Kendine özgü kodlarını koruyan semtleri, bir sembol haline gelen tramvayları, yenilikçi ve yaratıcı yeme içme mekânları ile size de enerji verecek. Sizi strese sokmayan hareketli bir şehir hayatı olması da en güzel yanlarından biri.
Kapadokya, Türkiye
Masalsı olması için bir şey yapmasına gerek olmayan Kapadokya karlarla örtülünce bir başka güzel! Dokusu, efsaneleri, mağara otelleri, doğası ile kendiliğinden romantik olabilen Kapadokya’yı beyazlar içerisinde görmek insanın içerisinde edebi bir yan uyandırıyor sanki.

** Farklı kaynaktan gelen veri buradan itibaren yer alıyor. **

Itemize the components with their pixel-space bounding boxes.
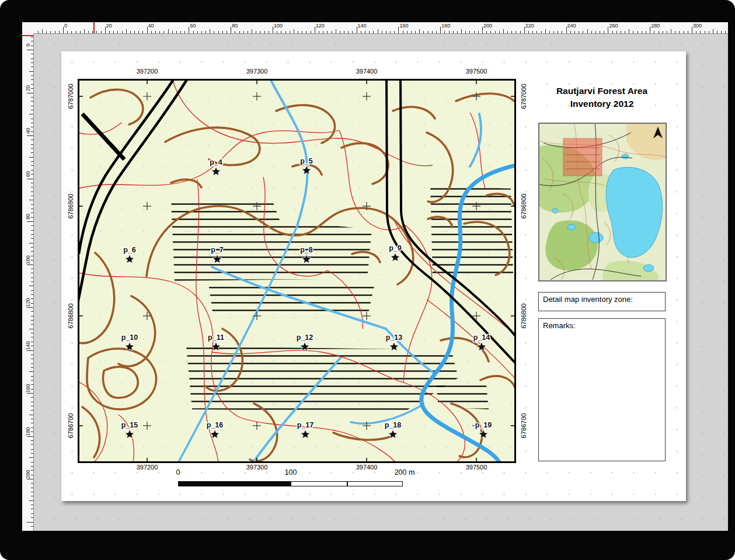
ruler-top-tick [545,29,546,33]
ruler-top-tick [105,27,106,33]
ruler-top-tick [373,31,374,33]
ruler-top-tick [147,27,148,33]
ruler-top-tick [285,31,286,33]
ruler-top-tick [311,31,311,33]
ruler-left-tick [31,453,33,454]
ruler-top-tick [357,27,357,33]
ruler-top-tick [654,31,654,33]
map-canvas[interactable]: p_4p_5p_6p_7p_8p_9p_10p_11p_12p_13p_14p_… [78,79,516,463]
ruler-top-tick [55,31,55,33]
ruler-left-tick [29,200,33,200]
ruler-top-tick [260,31,260,33]
ruler-top-tick [457,31,458,33]
ruler-top-tick [151,31,152,33]
ruler-top-tick [692,27,692,33]
ruler-left-tick [31,466,33,467]
ruler-top-tick [600,31,600,33]
ruler-top-tick [50,31,51,33]
ruler-top-tick [382,31,382,33]
ruler-top-tick [423,31,424,33]
ruler-top-tick [80,31,81,33]
ruler-left-tick [31,110,33,110]
ruler-top-tick [717,31,717,33]
ruler-top-tick [713,29,713,33]
ruler-top-tick [390,31,391,33]
ruler-left-tick [31,58,33,59]
ruler-number: 120 [316,23,325,29]
ruler-left-tick [27,522,33,523]
ruler-left-tick [31,88,33,89]
ruler-left-tick [31,273,33,273]
ruler-left-tick [29,329,33,329]
ruler-top-tick [159,31,160,33]
ruler-top-tick [570,31,571,33]
ruler-top-tick [574,31,575,33]
ruler-top-tick [327,31,328,33]
ruler-left-tick [31,290,33,291]
detail-zone-box[interactable]: Detail map inventory zone: [538,292,666,311]
scalebar-item[interactable]: 0 100 200 m [178,468,412,491]
ruler-left-tick [31,354,33,355]
ruler-number: 200 [25,469,32,480]
layout-title[interactable]: Rautjarvi Forest Area Inventory 2012 [538,85,666,110]
ruler-left-tick [31,127,33,127]
map-item[interactable]: p_4p_5p_6p_7p_8p_9p_10p_11p_12p_13p_14p_… [78,79,516,463]
ruler-left-tick [31,513,33,514]
ruler-left-tick [31,346,33,346]
ruler-left-tick [31,389,33,389]
ruler-top-tick [625,31,625,33]
ruler-top-tick [277,31,277,33]
ruler-left-tick [31,324,33,325]
ruler-left-tick [31,320,33,321]
ruler-left-tick [29,157,33,158]
ruler-top-tick [252,29,252,33]
ruler-top-tick [302,31,302,33]
ruler-top-tick [101,31,102,33]
sample-point-label: p_16 [207,421,224,429]
ruler-top-tick [394,31,395,33]
ruler-number: 100 [25,254,32,265]
ruler-top-tick [189,27,189,33]
overview-map-item[interactable] [538,123,667,281]
grid-label-left: 6787000 [67,84,74,109]
ruler-top-tick [210,29,210,33]
ruler-top-tick [273,27,273,33]
ruler-left-tick [31,449,33,450]
layout-page[interactable]: p_4p_5p_6p_7p_8p_9p_10p_11p_12p_13p_14p_… [61,51,686,501]
ruler-top-tick [696,31,696,33]
ruler-top-tick [638,31,638,33]
ruler-left[interactable]: 020406080100120140160180200 [22,33,34,531]
ruler-top[interactable]: 0204060801001201401601802002202402602803… [33,22,728,34]
ruler-top-tick [511,31,512,33]
ruler-top-tick [168,29,169,33]
ruler-top-tick [197,31,198,33]
sample-point-label: p_19 [475,421,492,429]
ruler-top-tick [38,31,39,33]
ruler-top-tick [163,31,164,33]
ruler-left-tick [31,294,33,295]
ruler-top-tick [46,31,47,33]
ruler-top-tick [378,29,378,33]
ruler-left-tick [31,170,33,171]
ruler-top-tick [537,31,537,33]
ruler-top-tick [499,31,500,33]
remarks-box[interactable]: Remarks: [538,318,666,461]
ruler-top-tick [558,31,558,33]
ruler-left-tick [29,415,33,415]
ruler-top-tick [495,31,496,33]
ruler-left-tick [31,402,33,402]
ruler-top-tick [562,31,562,33]
ruler-top-tick [549,31,550,33]
ruler-left-tick [31,62,33,63]
ruler-left-tick [31,440,33,441]
grid-label-left: 6786800 [67,304,74,329]
ruler-top-tick [469,31,470,33]
ruler-left-tick [31,97,33,98]
ruler-top-tick [659,31,659,33]
ruler-left-tick [31,359,33,359]
ruler-top-tick [231,27,231,33]
ruler-top-tick [650,27,650,33]
grid-label-bottom: 397500 [466,464,487,471]
ruler-left-tick [31,54,33,54]
sample-point-label: p_10 [121,333,138,342]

Sabahları kalkıp, kaldığınız otelin bahçesinden bu büyüleyici manzaraları seyretmek bile yetiyor aslında.
Avanos’ta çömlek atölyesine gidip, çömlek ve seramik müzesi Güray Müze’yi ziyaret edip, açık hava müzelerinde tarihe yolculuk yapıp, şömine ateşinde şarabınızı yudumlamak istemez misiniz?
Cotswolds, İngiltere
Londralılar için eski bir inziva köşesi olsa da gezginler için yepyeni bir keşif olan Cotswolds Bölgesi, İngiliz klasiklerinden fırlamış gibi. Birbirinden karakteristik kasabaları yemyeşil vadiler arasında bir başka parlıyor.
Zarif kır evlerinin ev sahipliği yaptığı sofistike dükkanları, pub ve restoranları bir yana ruhunuzu besleyen sanat galerileri, çiftlik marketleri ve yürüyüş parkurları ile yenilendiğinizi ve dinlendiğinizi hissedecekseniz. Doğanın kalbinde tasarımın ve şıklığın buluştuğu bir sevgililer günü rotası için Cotswolds planınızı yapın.